Methods: Upper conjunctival specimens were obtained by biopsy in 9 patients affected by active tarsal VKC (14 eyes) and 10 normal control subjects. Immunohistochemistry was performed on tissue sections using monoclonal antibodies (mAbs) for collagens I, III, and VII; tumor necrosis factor (TNF)-alpha; transforming growth factor (TGF)-ss1; basic fibroblast growth factor (bFGF); and platelet-derived growth factor (PDGF). The mAbs anti-tryptase, anti-CD4, anti-CD68, and anti-EG2 were used as markers for mast cells, T-helper lymphocytes, macrophages, and eosinophils, respectively. Immunofluorescent double-staining for growth factors and cell markers was performed in VKC tissues.
Results: Immunostaining was highly positive for collagens I, III, and VII in the subepithelium of VKC conjunctiva. Image analysis showed a significant increase of staining per tissue area for both collagens I and VII and increased basal membrane length. The number of cells positive for TNF-alpha, TGF-ss, bFGF, or PDGF was significantly higher in VKC tissue than in control samples. Double staining showed that eosinophils and macrophages were the main sources of PDGF and that FGF was expressed by 46% of mast cells. Significant PDGF and FGF staining was observed in the conjunctival epithelium and vascular endothelium of all VKC tissues.
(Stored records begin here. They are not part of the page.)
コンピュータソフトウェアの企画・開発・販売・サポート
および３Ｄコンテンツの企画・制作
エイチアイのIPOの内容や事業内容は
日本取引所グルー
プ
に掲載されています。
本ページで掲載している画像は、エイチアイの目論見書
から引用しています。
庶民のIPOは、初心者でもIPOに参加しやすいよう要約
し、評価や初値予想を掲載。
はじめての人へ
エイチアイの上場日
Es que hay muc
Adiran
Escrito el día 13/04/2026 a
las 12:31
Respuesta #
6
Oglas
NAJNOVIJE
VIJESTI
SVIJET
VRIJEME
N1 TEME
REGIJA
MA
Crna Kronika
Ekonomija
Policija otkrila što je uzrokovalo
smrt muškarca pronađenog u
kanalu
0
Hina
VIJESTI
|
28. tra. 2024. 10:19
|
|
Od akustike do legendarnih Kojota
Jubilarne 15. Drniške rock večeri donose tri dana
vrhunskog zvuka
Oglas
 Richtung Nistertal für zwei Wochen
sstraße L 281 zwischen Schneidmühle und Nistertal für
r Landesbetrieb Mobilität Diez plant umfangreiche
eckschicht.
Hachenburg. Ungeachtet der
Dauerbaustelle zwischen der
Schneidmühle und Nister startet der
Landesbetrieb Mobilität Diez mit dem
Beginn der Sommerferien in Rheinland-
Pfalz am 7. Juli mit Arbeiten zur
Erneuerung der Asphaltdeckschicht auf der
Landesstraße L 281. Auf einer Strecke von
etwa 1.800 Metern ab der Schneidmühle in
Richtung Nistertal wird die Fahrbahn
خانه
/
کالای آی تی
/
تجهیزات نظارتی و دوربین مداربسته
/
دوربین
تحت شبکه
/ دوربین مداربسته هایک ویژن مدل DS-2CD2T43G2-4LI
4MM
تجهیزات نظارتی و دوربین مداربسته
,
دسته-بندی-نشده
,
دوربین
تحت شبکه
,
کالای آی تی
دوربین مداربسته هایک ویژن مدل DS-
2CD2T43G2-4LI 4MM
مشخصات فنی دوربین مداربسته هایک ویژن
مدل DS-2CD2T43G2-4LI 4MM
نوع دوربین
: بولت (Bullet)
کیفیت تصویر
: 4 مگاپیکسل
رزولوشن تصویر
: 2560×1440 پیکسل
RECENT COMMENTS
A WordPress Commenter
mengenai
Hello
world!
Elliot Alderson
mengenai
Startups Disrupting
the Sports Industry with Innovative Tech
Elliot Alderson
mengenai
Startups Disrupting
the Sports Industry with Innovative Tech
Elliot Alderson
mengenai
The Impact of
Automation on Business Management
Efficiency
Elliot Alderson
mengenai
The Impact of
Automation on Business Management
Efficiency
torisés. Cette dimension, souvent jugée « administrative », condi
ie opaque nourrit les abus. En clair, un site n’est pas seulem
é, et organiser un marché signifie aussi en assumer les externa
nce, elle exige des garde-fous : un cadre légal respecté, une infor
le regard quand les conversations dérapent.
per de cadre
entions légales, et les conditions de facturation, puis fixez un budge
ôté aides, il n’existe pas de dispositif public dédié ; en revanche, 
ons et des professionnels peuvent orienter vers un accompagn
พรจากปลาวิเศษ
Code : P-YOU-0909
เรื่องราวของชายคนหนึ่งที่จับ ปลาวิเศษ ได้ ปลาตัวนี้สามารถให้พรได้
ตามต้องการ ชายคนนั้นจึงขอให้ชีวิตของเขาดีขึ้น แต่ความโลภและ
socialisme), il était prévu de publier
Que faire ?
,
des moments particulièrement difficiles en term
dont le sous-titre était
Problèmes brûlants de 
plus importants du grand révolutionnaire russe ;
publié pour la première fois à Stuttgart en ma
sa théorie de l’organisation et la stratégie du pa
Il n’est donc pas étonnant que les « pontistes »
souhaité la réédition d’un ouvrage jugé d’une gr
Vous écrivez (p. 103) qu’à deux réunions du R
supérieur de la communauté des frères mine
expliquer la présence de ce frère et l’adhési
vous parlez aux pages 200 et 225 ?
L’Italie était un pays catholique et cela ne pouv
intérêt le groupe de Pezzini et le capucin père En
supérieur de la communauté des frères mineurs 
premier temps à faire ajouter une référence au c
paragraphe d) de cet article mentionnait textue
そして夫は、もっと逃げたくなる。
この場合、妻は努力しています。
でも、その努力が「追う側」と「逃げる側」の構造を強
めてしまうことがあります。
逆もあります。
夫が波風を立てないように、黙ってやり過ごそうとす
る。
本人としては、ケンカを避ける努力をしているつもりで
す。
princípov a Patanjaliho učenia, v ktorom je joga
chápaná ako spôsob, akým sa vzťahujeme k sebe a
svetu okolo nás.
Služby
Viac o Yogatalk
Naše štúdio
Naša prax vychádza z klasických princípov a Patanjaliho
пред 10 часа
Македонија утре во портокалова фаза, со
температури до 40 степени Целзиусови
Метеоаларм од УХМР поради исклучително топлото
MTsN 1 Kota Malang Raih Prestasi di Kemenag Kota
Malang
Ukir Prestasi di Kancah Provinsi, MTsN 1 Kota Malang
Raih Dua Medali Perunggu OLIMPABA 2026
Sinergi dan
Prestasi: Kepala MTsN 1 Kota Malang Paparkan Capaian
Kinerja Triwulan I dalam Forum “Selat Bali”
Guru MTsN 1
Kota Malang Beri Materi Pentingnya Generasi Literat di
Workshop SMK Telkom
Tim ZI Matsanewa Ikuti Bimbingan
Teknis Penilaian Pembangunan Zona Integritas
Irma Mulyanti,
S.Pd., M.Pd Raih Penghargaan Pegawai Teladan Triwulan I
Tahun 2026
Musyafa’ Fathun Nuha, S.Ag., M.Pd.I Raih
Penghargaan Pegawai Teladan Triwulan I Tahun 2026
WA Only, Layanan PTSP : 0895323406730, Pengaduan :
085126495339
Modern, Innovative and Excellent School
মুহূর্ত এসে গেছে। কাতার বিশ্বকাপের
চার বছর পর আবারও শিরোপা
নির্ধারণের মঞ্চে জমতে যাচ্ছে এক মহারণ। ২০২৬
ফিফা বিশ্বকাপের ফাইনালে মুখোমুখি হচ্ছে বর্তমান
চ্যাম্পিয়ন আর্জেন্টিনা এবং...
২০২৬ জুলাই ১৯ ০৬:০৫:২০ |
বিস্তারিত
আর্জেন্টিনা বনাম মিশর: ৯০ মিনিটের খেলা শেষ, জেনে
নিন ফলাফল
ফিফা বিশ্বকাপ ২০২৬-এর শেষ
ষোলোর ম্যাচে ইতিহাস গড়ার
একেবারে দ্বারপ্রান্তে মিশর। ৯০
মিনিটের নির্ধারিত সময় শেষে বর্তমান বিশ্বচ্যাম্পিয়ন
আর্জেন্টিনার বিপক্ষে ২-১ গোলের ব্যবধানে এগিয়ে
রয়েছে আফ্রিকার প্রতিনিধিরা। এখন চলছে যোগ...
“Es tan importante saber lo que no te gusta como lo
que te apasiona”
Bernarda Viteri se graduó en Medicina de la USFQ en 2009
Conclusions: In giant papillae of VKC, the extracellular matrix is characterized by overproduction of collagens. Expression of growth factors in the conjunctiva by resident cells (mast cells, epithelial cells, endothelial cells) and inflammatory cells (macrophages, eosinophils) may contribute to papillae formation and fibrosis evolution in chronic ocular allergic diseases.